RBC downgrades Nike on slower-than-expected turnaround pace; shares dip
Investing.com -- RBC Capital Markets cut its Nike stock rating to Sector Perform from Outperform and slashed its price target to $50 from $70, citing a slower-than-expected turnaround and few catalysts to drive the stock higher in the near term.
Shares in the sportswear giant fell 1.2% in premarket trading by 04:34 ET.
Analyst Piral Dadhania said Nike’s recovery under CEO Elliott Hill, who took over in October 2024, is making progress but remains narrower and slower than anticipated. The bank reduced its fiscal 2027 (FY27) and FY28 EPS estimates by 9% and 13%, respectively, placing RBC roughly 2% below consensus on both years.

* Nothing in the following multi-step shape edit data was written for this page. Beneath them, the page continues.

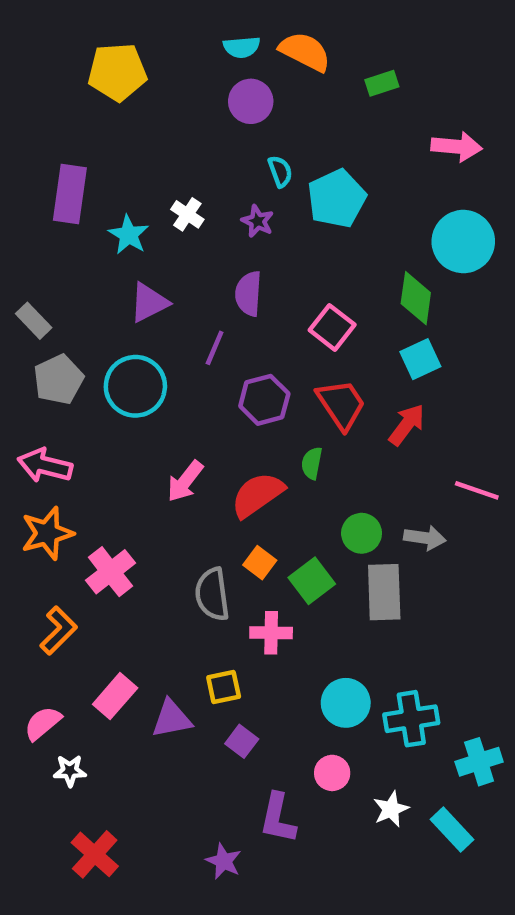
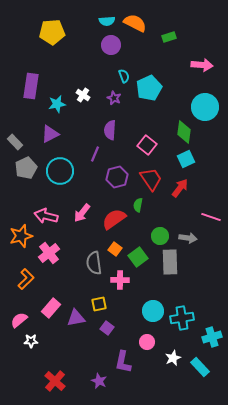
cyan star: (129, 235) -> (57, 104), turned 30
purple triangle: (149, 303) -> (50, 134), moved
pink arrow: (45, 465) -> (46, 216), moved
red cross: (95, 854) -> (55, 381), moved

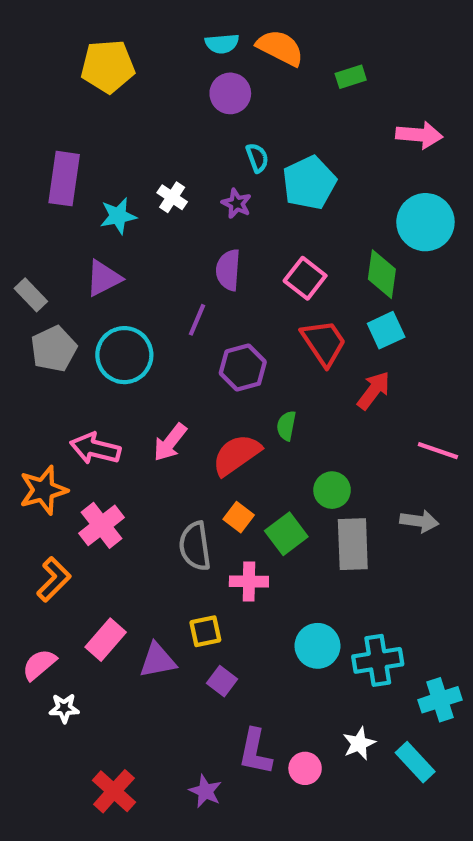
pink square: (147, 145) -> (305, 278), moved
red trapezoid: (151, 179) -> (324, 343), moved
gray arrow: (188, 238) -> (419, 521), moved
pink circle: (147, 342) -> (305, 768), moved

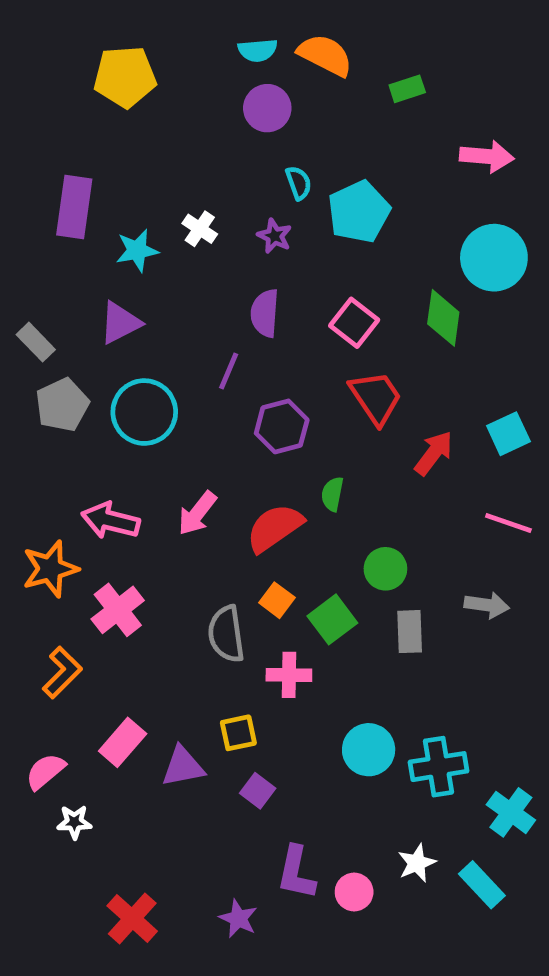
cyan square: (386, 330) -> (508, 434), moved
gray rectangle: (353, 544) -> (410, 632), size x0.7
cyan cross: (440, 700) -> (511, 812), turned -36

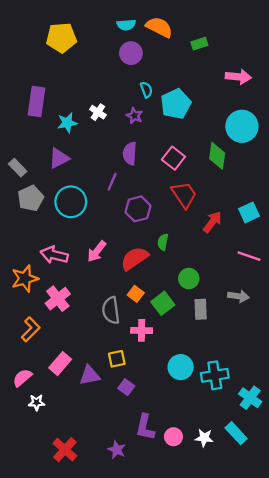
white star: (417, 863) -> (204, 438), moved, turned 30

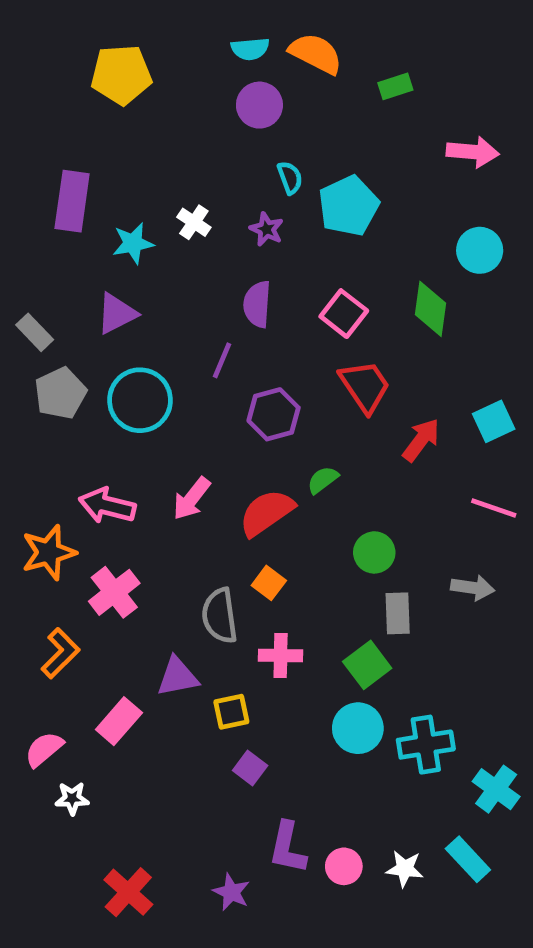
cyan circle: (242, 126) -> (480, 250), size x0.7
green semicircle: (163, 242) -> (323, 480), turned 42
green square: (163, 303) -> (367, 665), moved
purple triangle: (90, 375) -> (177, 677), moved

"Nike turnaround under Elliott Hill is making progress, but slower and narrower than we were anticipating," Dadhania wrote, adding that the World Cup, ongoing inventory cleanup, and a lack of new growth engines are unlikely to deliver a sustained revenue inflection for the remainder of calendar 2026.
Nike shares have fallen roughly 50% since Hill’s appointment, while its peer Adidas gained around 70% over a comparable period following its own CEO transition. Nike’s 12-month forward EPS estimates have been revised down roughly 40% since Hill took the helm, RBC noted.

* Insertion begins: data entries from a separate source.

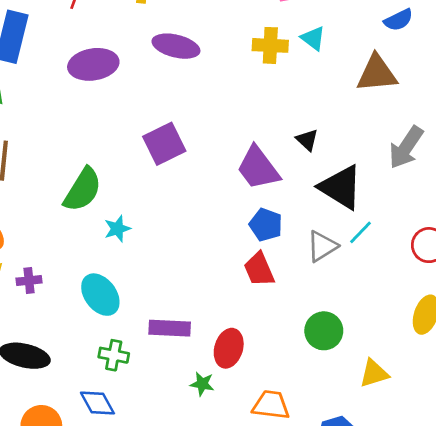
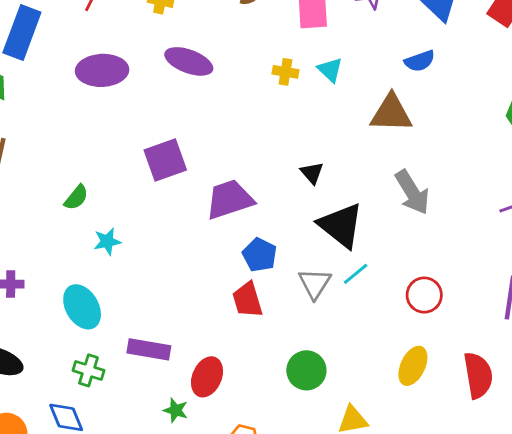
yellow cross: (270, 45) -> (285, 72), size x0.7
gray arrow: (406, 147) -> (412, 192), turned -72
purple trapezoid: (258, 168) -> (230, 199), moved, turned 102
green semicircle: (83, 190) -> (76, 197), size x0.6
gray triangle: (322, 246) -> (315, 284), turned -32

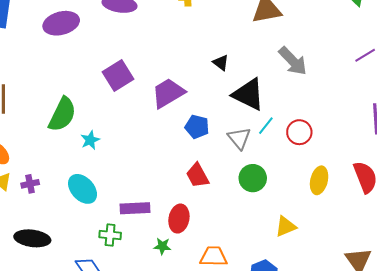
green semicircle: (76, 197) -> (62, 114), size x1.8
red circle: (424, 295) -> (299, 132), moved
red trapezoid: (247, 300) -> (198, 175), moved
green cross: (88, 370) -> (110, 235), moved
green circle: (306, 370) -> (253, 178), moved

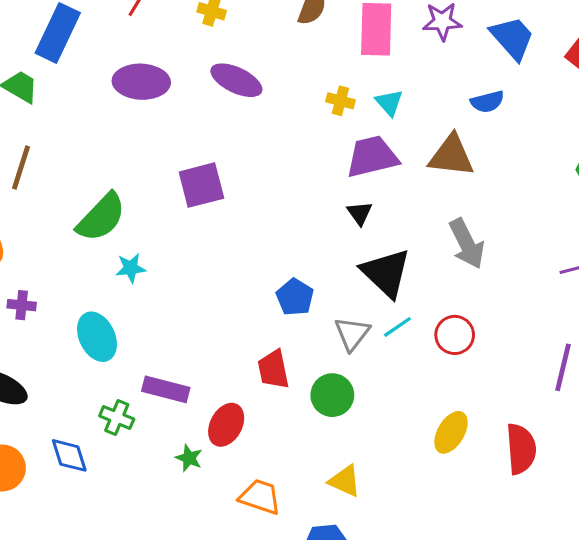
purple trapezoid: (168, 93) -> (372, 157), moved
red circle: (299, 132) -> (455, 335), moved
green circle: (253, 178) -> (332, 395), moved
yellow triangle: (286, 226) -> (345, 481), moved, turned 30

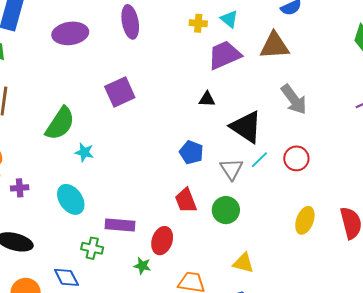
purple ellipse: (236, 80) -> (130, 22), turned 64
black triangle: (360, 213) -> (207, 99), moved, turned -42
cyan star: (131, 268) -> (84, 152), turned 30

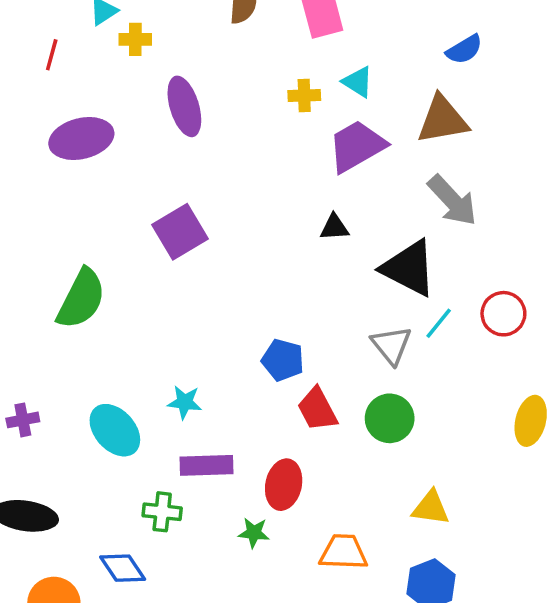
gray arrow: (294, 99) -> (452, 201), moved
cyan star: (84, 152) -> (185, 402), moved
blue pentagon: (191, 152) -> (283, 360), moved

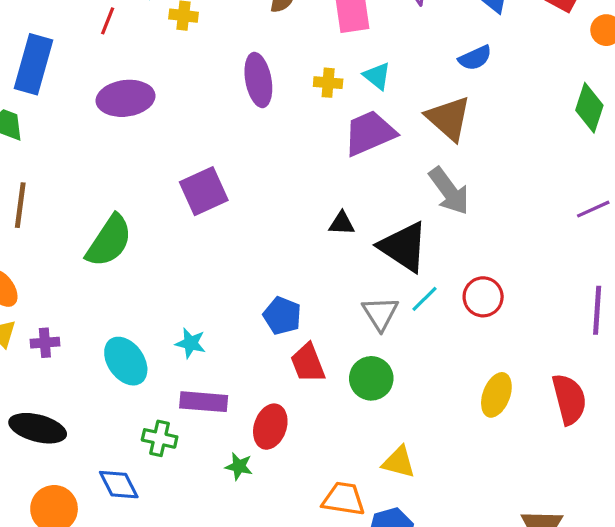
purple ellipse: (184, 106) -> (258, 80), moved
brown triangle: (443, 120) -> (449, 118), turned 45
black triangle: (334, 227) -> (342, 223), moved
orange trapezoid: (343, 552) -> (344, 499), moved

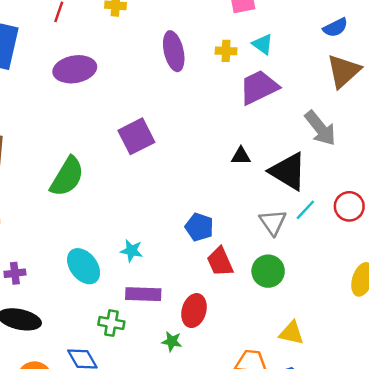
brown triangle: (449, 118) -> (344, 71), moved, turned 39
purple cross: (45, 343) -> (15, 273), moved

The broker sees Nike’s three-year revenue growth outlook at around 3%, below the sector’s unweighted average of 6% and well behind adidas at 8%. Nike has lost over 4 percentage points of sports footwear market share since 2023, with On Running, New Balance, Hoka, and Asics among the beneficiaries.
In women’s apparel, Lululemon, Alo Yoga, and Vuori now hold stronger premium positioning.
A key concern for RBC is the widening gap between wholesale sell-in and DTC sell-out, particularly in North America. Dadhania views full-price DTC recovery as "the key unlock which should improve through FY27E as comparatives ease."
The Dick’s Sporting Goods acquisition of Foot Locker adds further complexity. The combined entity represents an estimated 11% of Nike’s total revenues and 20% of its wholesale business, and RBC expects it to adopt tighter buying discipline and cut around 30% of underperforming styles.
RBC’s $50 DCF-derived price target is based on a weighted average cost of capital (WACC) of 8.5% and a 2.5% terminal growth rate, implying roughly 15% upside from current levels. Dadhania cautioned, however, that if Nike’s valuation were to normalize to the sector average multiple, fair value would fall to around $34–$38 per share.
"We are cautious on credibility of any financial targets," Dadhania wrote ahead of a Capital Markets Day Nike has flagged for Fall 2026.